Reviewed

Assessment complete; awaiting evidence revision.

Agent Architecture Review, Validation snapshot

Evaluated 10 May 2026 against the AI Design Blueprint doctrine

High Risk

Status: High Risk

30/100

Grade F

3 aligned7 production blockers2 high risk

Blueprint Readiness measures doctrine alignment, not runtime correctness. A production-ready verdict means the architecture embodies the 10 principles; it does not run your tests or types. Layer it on top of your test suite, not in place of it.

Per-principle verdicts

The submission is a substantial improvement over the prior single-shot payment loop: it introduces runs, tasks, explicit policy objects, task states, approval records, cancellation checks, and an audit ledger. However, the production trust boundary still fails for irreversible payments because approval authority is self-declared, the cron path auto-approves, key policy constraints are not enforced, state/alerts remain process-local, and the ledger is not tamper-evident.

Iteration history

1 prior run on this artifact. Each run_id opens its own readiness review.

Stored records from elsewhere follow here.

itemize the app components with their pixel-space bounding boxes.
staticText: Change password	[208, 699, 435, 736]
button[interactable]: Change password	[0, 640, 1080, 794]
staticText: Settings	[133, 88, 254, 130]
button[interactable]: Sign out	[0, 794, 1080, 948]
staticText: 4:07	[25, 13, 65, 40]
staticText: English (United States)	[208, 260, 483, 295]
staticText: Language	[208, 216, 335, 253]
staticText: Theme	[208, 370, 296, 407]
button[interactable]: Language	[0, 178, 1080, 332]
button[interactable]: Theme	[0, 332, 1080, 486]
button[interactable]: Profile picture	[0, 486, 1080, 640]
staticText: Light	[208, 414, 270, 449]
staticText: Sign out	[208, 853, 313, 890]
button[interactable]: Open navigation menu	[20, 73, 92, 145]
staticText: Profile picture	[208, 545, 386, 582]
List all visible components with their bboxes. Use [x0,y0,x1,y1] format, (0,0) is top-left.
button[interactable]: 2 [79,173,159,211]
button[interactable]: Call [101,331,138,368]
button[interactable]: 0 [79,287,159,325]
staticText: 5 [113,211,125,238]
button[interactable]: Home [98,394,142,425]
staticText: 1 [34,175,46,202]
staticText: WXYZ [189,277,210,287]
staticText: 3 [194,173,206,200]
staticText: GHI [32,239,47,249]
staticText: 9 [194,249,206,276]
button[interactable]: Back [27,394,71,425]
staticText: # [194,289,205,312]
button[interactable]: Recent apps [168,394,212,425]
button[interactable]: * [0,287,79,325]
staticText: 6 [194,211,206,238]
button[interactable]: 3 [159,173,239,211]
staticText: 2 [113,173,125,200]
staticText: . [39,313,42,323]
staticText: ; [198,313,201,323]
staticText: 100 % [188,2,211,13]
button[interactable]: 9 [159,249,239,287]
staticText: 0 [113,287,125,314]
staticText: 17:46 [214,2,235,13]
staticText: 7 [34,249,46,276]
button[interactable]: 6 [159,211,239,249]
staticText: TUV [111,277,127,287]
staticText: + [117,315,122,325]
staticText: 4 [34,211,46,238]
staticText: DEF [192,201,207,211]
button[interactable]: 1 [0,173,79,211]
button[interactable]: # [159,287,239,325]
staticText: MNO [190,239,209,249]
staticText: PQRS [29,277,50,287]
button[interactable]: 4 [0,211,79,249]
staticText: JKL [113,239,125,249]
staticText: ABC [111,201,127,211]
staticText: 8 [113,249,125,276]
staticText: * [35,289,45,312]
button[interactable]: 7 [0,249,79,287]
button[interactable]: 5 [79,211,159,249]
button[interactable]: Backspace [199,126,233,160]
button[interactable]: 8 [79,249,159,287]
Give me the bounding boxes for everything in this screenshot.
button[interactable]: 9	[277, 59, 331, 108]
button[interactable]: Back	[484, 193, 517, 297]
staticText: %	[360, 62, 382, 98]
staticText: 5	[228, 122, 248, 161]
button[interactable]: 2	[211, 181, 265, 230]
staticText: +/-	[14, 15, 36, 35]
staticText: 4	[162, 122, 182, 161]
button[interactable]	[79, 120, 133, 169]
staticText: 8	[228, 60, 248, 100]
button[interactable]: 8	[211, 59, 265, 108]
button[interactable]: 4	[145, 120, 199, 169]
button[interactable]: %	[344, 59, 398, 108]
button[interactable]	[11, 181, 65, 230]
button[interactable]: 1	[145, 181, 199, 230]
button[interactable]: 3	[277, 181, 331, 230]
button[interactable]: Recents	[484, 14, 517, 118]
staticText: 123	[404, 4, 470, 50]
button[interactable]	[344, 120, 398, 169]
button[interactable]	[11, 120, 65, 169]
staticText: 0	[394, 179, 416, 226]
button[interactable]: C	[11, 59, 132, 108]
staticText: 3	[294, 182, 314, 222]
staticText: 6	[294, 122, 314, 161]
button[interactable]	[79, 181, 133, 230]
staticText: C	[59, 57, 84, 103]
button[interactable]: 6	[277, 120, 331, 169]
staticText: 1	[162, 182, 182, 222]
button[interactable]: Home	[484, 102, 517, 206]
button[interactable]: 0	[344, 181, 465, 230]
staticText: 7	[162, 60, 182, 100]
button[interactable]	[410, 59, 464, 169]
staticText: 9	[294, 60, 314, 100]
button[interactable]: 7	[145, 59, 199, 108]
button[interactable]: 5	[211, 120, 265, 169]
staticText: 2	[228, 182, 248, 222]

Scores can move up or down between iterations: the validator's reasoning is not strictly deterministic, so the same artifact can score differently across runs. The per-principle deltas below show the substantive change.

When	Score	Tier	Run ID
10 May 2026 (this run)	30 / F	Draft	b8d61c00…
10 May 2026	0 / F	Draft	ac64d7d9…

Per-principle findings

10 principles evaluated. Verdict, severity, evidence and recommendation for each.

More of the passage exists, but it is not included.